Report the number of lines in the entries below that include the word "chụp", and nothing else.

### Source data
Content starts

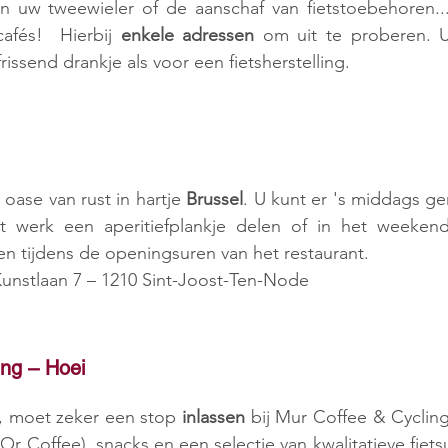
 uw tweewieler of de aanschaf van fietstoebehoren..
afés!  Hierbij 
enkele adressen
 om uit te proberen. U
rissend drankje als voor een fietsherstelling.
oase van rust in hartje 
Brussel
. U kunt er 's middags ge
t werk een aperitiefplankje delen of in het weeken
pen tijdens de openingsuren van het restaurant.
Kunstlaan 7 – 1210 Sint-Joost-Ten-Node
ing – Hoei
, moet zeker een stop 
inlassen 
bij Mur Coffee & Cyclin
 (Or Coffee), snacks en een selectie van kwalitatieve fiets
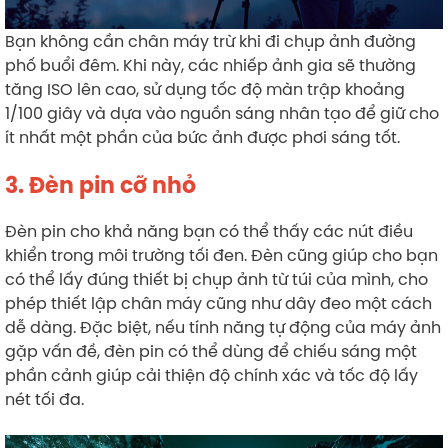
Bạn không cần chân máy trừ khi đi chụp ảnh đường
phố buổi đêm. Khi này, các nhiếp ảnh gia sẽ thường
tăng ISO lên cao, sử dụng tốc độ màn trập khoảng
1/100 giây và dựa vào nguồn sáng nhân tạo để giữ cho
ít nhất một phần của bức ảnh được phơi sáng tốt.
3. Đèn pin cỡ nhỏ
Đèn pin cho khả năng bạn có thể thấy các nút điều
khiển trong môi trường tối đen. Đèn cũng giúp cho bạn
có thể lấy đúng thiết bị chụp ảnh từ túi của mình, cho
phép thiết lập chân máy cũng như dây đeo một cách
dễ dàng. Đặc biệt, nếu tính năng tự động của máy ảnh
gặp vấn đề, đèn pin có thể dùng để chiếu sáng một
phần cảnh giúp cải thiện độ chính xác và tốc độ lấy
nét tối đa.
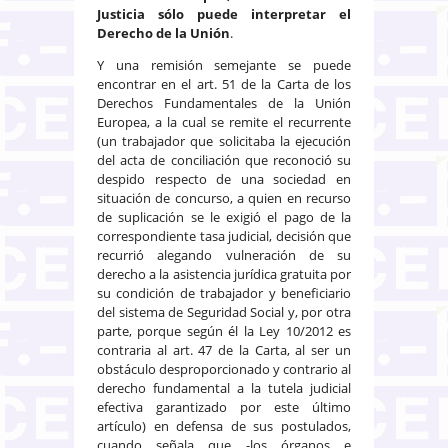
Justicia sólo puede interpretar el
Derecho de la Unión
.
Y una remisión semejante se puede
encontrar en el art. 51 de la Carta de los
Derechos Fundamentales de la Unión
Europea, a la cual se remite el recurrente
(un trabajador que solicitaba la ejecución
del acta de conciliación que reconoció su
despido respecto de una sociedad en
situación de concurso, a quien en recurso
de suplicación se le exigió el pago de la
correspondiente tasa judicial, decisión que
recurrió alegando vulneración de su
derecho a la asistencia jurídica gratuita por
su condición de trabajador y beneficiario
del sistema de Seguridad Social y, por otra
parte, porque según él la Ley 10/2012 es
contraria al art. 47 de la Carta, al ser un
obstáculo desproporcionado y contrario al
derecho fundamental a la tutela judicial
efectiva garantizado por este último
artículo) en defensa de sus postulados,
cuando señala que -los órganos e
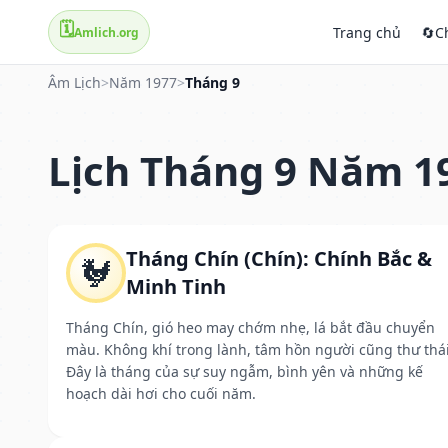
🗓️
Trang chủ
🔄
C
Amlich.org
Âm Lịch
>
Năm 1977
>
Tháng 9
Lịch Tháng 9 Năm 1
Tháng Chín (Chín): Chính Bắc &
🐓
Minh Tinh
Tháng Chín, gió heo may chớm nhẹ, lá bắt đầu chuyển
màu. Không khí trong lành, tâm hồn người cũng thư thái
Đây là tháng của sự suy ngẫm, bình yên và những kế
hoạch dài hơi cho cuối năm.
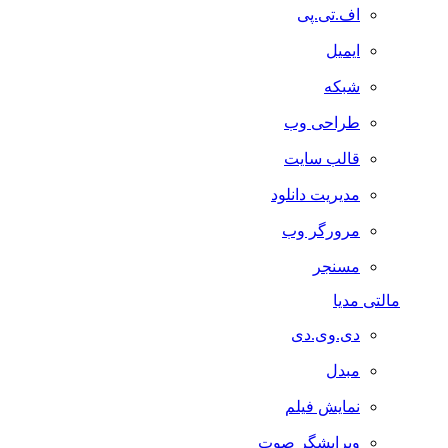
اف.تی.پی
ایمیل
شبکه
طراحی وب
قالب سایت
مدیریت دانلود
مرورگر وب
مسنجر
مالتی مدیا
دی.وی.دی
مبدل
نمایش فیلم
ویرایشگر صوت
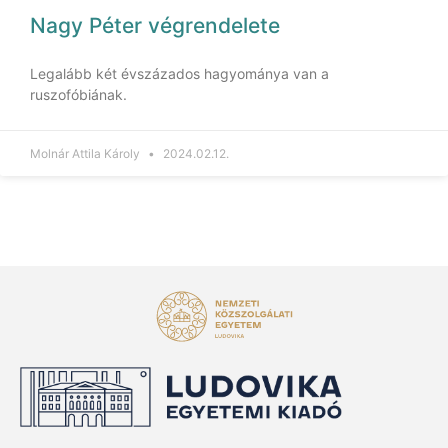
Nagy Péter végrendelete
Legalább két évszázados hagyománya van a
ruszofóbiának.
Molnár Attila Károly
2024.02.12.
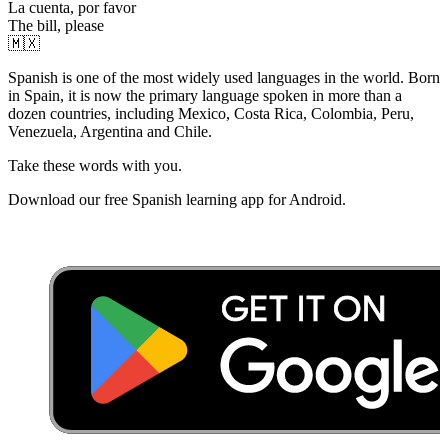
La cuenta, por favor
The bill, please
🇲🇽
Spanish is one of the most widely used languages in the world. Born
in Spain, it is now the primary language spoken in more than a
dozen countries, including Mexico, Costa Rica, Colombia, Peru,
Venezuela, Argentina and Chile.
Take these words with you.
Download our free Spanish learning app for Android.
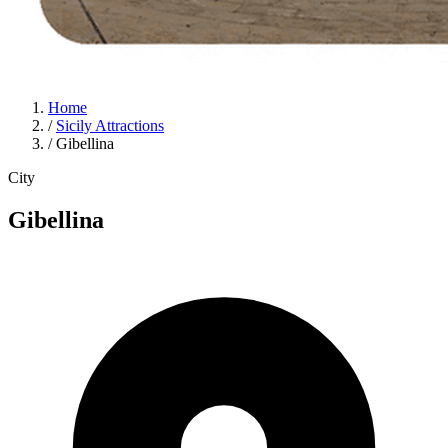
Home
/
Sicily Attractions
/
Gibellina
City
Gibellina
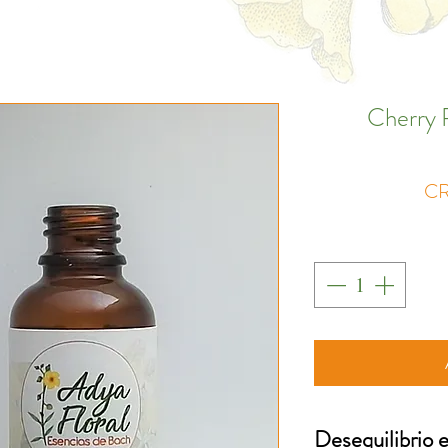
Cherry 
CR
Desequilibrio 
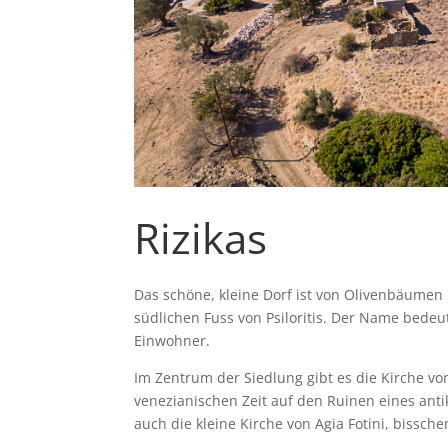
Rizikas
Das schöne, kleine Dorf ist von Olivenbäum
südlichen Fuss von Psiloritis. Der Name bedeu
Einwohner.
Im Zentrum der Siedlung gibt es die Kirche vo
venezianischen Zeit auf den Ruinen eines anti
auch die kleine Kirche von Agia Fotini, bisschen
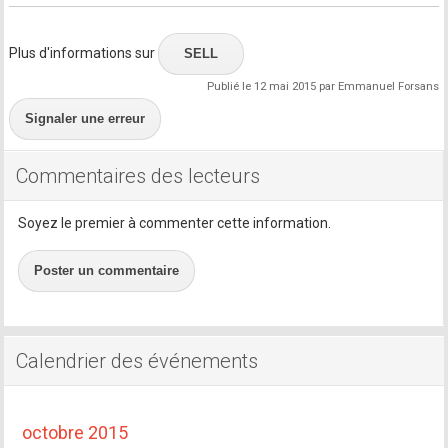
Plus d'informations sur
SELL
Publié le 12 mai 2015 par Emmanuel Forsans
Signaler une erreur
Commentaires des lecteurs
Soyez le premier à commenter cette information.
Poster un commentaire
Calendrier des événements
octobre 2015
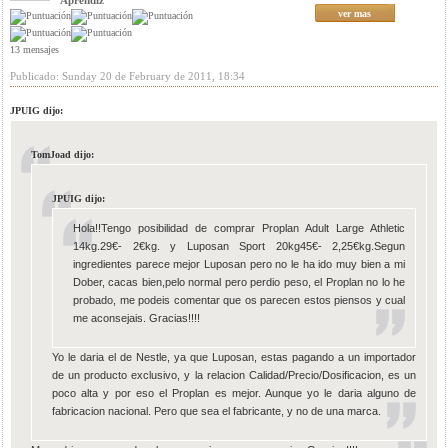
Aprendiz
ver mas
13 mensajes
Publicado: Sunday 20 de February de 2011, 18:34
JPUIG dijo:
TomJoad dijo:
JPUIG dijo:
Hola!!Tengo posibilidad de comprar Proplan Adult Large Athletic
14kg.29€- 2€kg. y Luposan Sport 20kg45€- 2,25€kg.Segun
ingredientes parece mejor Luposan pero no le ha ido muy bien a mi
Dober, cacas bien,pelo normal pero perdio peso, el Proplan no lo he
probado, me podeis comentar que os parecen estos piensos y cual
me aconsejais. Gracias!!!!
Yo le daria el de Nestle, ya que Luposan, estas pagando a un importador
de un producto exclusivo, y la relacion Calidad/Precio/Dosificacion, es un
poco alta y por eso el Proplan es mejor. Aunque yo le daria alguno de
fabricacion nacional. Pero que sea el fabricante, y no de una marca.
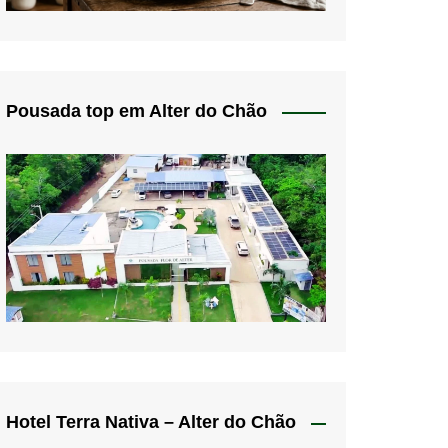
Pousada top em Alter do Chão
Hotel Terra Nativa – Alter do Chão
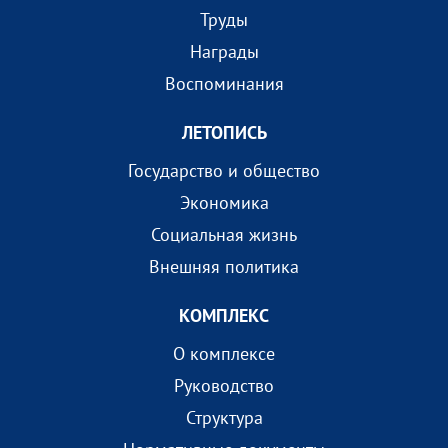
Труды
Награды
Воспоминания
ЛЕТОПИСЬ
Государство и общество
Экономика
Социальная жизнь
Внешняя политика
КОМПЛEКС
О комплексе
Руководство
Структура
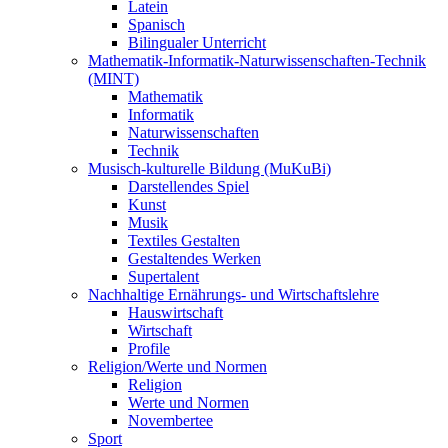
Latein
Spanisch
Bilingualer Unterricht
Mathematik-Informatik-Naturwissenschaften-Technik
(MINT)
Mathematik
Informatik
Naturwissenschaften
Technik
Musisch-kulturelle Bildung (MuKuBi)
Darstellendes Spiel
Kunst
Musik
Textiles Gestalten
Gestaltendes Werken
Supertalent
Nachhaltige Ernährungs- und Wirtschaftslehre
Hauswirtschaft
Wirtschaft
Profile
Religion/Werte und Normen
Religion
Werte und Normen
Novembertee
Sport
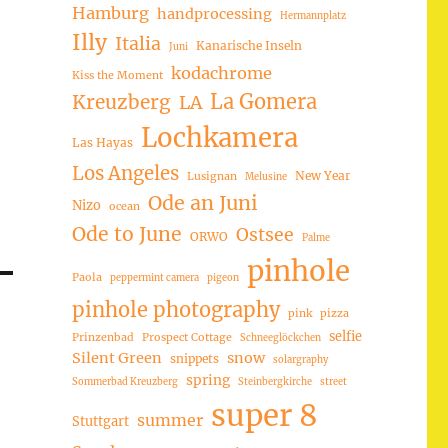
Hamburg
handprocessing
Hermannplatz
Illy
Italia
Kanarische Inseln
Juni
kodachrome
Kiss the Moment
La Gomera
Kreuzberg
LA
Lochkamera
Las Hayas
Los Angeles
New Year
Lusignan
Melusine
Ode an Juni
Nizo
ocean
Ode to June
Ostsee
ORWO
Palme
pinhole
Paola
peppermint camera
pigeon
pinhole photography
pink
pizza
selfie
Prinzenbad
Prospect Cottage
Schneeglöckchen
Silent Green
snow
snippets
solargraphy
spring
Sommerbad Kreuzberg
Steinbergkirche
street
super 8
summer
Stuttgart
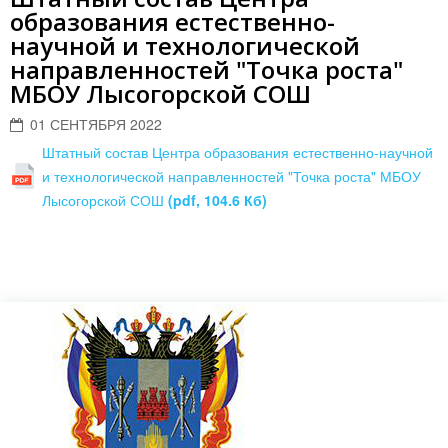
образования естественно-
научной и технологической
направленностей "Точка роста"
МБОУ Лысогорской СОШ
01 СЕНТЯБРЯ 2022
Штатный состав Центра образования естественно-научной
и технологической направленностей "Точка роста" МБОУ
Лысогорской СОШ
(pdf, 104.6 Кб)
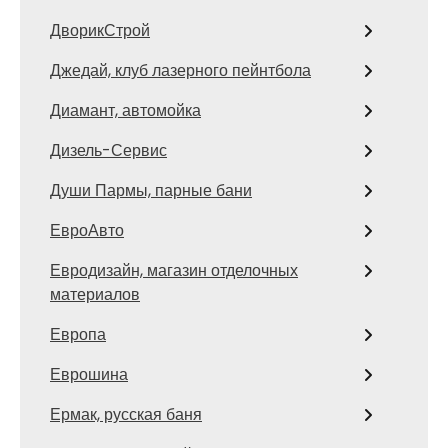
ДворикСтрой
Джедай, клуб лазерного пейнтбола
Диамант, автомойка
Дизель-Сервис
Души Пармы, парные бани
ЕвроАвто
Евродизайн, магазин отделочных
материалов
Европа
Еврошина
Ермак, русская баня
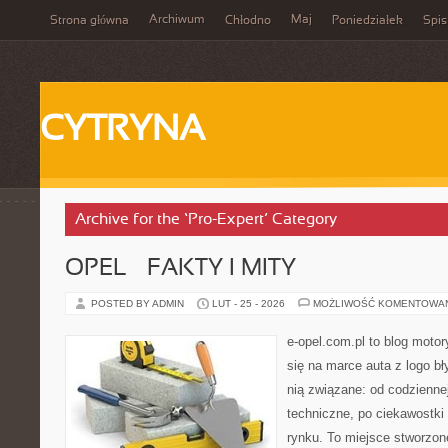
Archiwum
Maj
Strona główna
Chłodno
Poniedziałek
Spis
CYTRYNA
Archive for the ‘Pro-Expert’ Category
OPEL – FAKTY I MITY
POSTED BY ADMIN
LUT - 25 - 2026
MOŻLIWOŚĆ KOMENTOWA
e-opel.com.pl to blog motor
się na marce auta z logo b
nią związane: od codziennej
techniczne, po ciekawostki
rynku. To miejsce stworzon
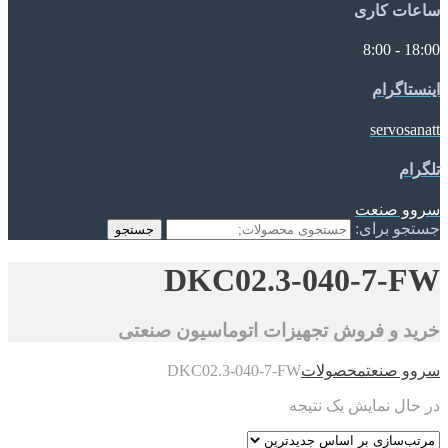
ساعات کاری
18:00 - 8:00
اینستاگرام
servosanatt
تلگرام
سروو صنعت
جستجو برای:
جستجو
DKC02.3-040-7-FW
خرید و فروش تجهیزات اتوماسیون صنعتی
سروو صنعت
محصولات
DKC02.3-040-7-FW
در حال نمایش یک نتیجه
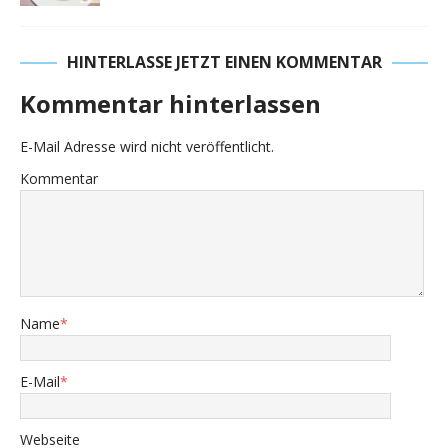
HINTERLASSE JETZT EINEN KOMMENTAR
Kommentar hinterlassen
E-Mail Adresse wird nicht veröffentlicht.
Kommentar
Name
*
E-Mail
*
Webseite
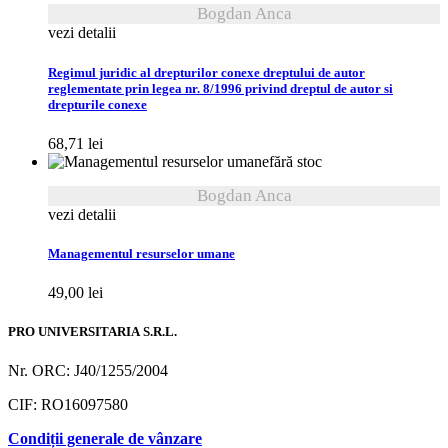
Bogdan Anca
vezi detalii
Regimul juridic al drepturilor conexe dreptului de autor
reglementate prin legea nr. 8/1996 privind dreptul de autor si
drepturile conexe
68,71
lei
fără stoc
Bogdan Anca
vezi detalii
Managementul resurselor umane
49,00
lei
PRO UNIVERSITARIA S.R.L.
Nr. ORC: J40/1255/2004
CIF: RO16097580
Condiții generale de vânzare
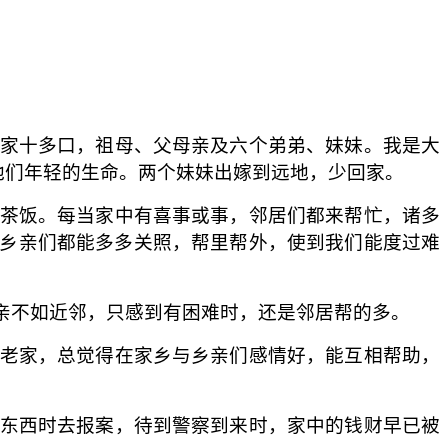
家十多口，祖母、父母亲及六个弟弟、妹妹。我是大
他们年轻的生命。两个妹妹出嫁到远地，少回家。
茶饭。每当家中有喜事或事，邻居们都来帮忙，诸多
居乡亲们都能多多关照，帮里帮外，使到我们能度过难
亲不如近邻，只感到有困难时，还是邻居帮的多。
老家，总觉得在家乡与乡亲们感情好，能互相帮助，
东西时去报案，待到警察到来时，家中的钱财早已被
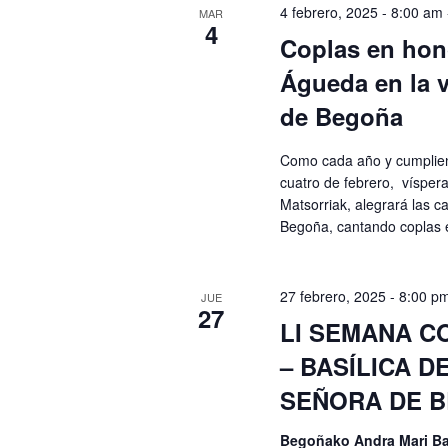
4 febrero, 2025 - 8:00 am
MAR
4
Coplas en hon
Águeda en la v
de Begoña
Como cada año y cumpliend
cuatro de febrero, vísper
Matsorriak, alegrará las ca
Begoña, cantando coplas e
27 febrero, 2025 - 8:00 p
JUE
27
LI SEMANA C
– BASÍLICA D
SEÑORA DE 
Begoñako Andra Mari Ba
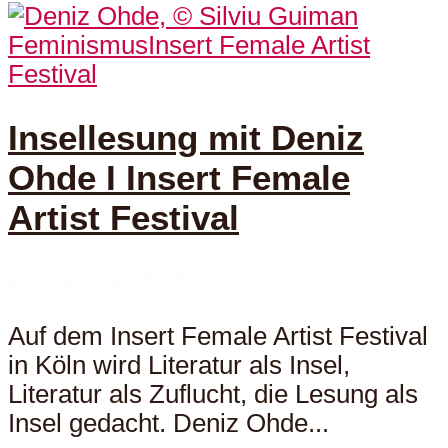
Feminismus
Insert Female Artist
Festival
Insellesung mit Deniz
Ohde I Insert Female
Artist Festival
8. Februar 2020
Auf dem Insert Female Artist Festival
in Köln wird Literatur als Insel,
Literatur als Zuflucht, die Lesung als
Insel gedacht. Deniz Ohde...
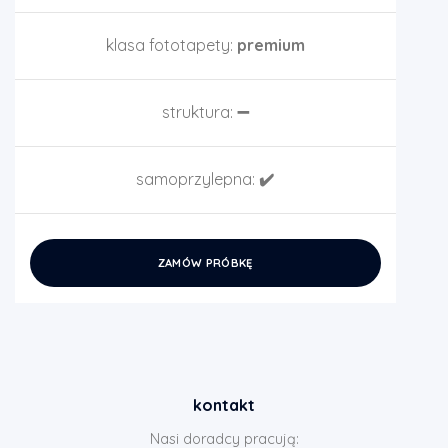
klasa fototapety:
premium
struktura:
➖
samoprzylepna:
✔️
ZAMÓW PRÓBKĘ
kontakt
Nasi doradcy pracują:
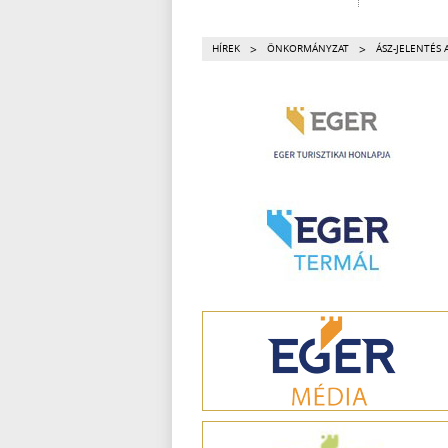
>
>
HÍREK
ÖNKORMÁNYZAT
ÁSZ-JELENTÉS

Content ends

### REPLY TO THE EXERCISE
2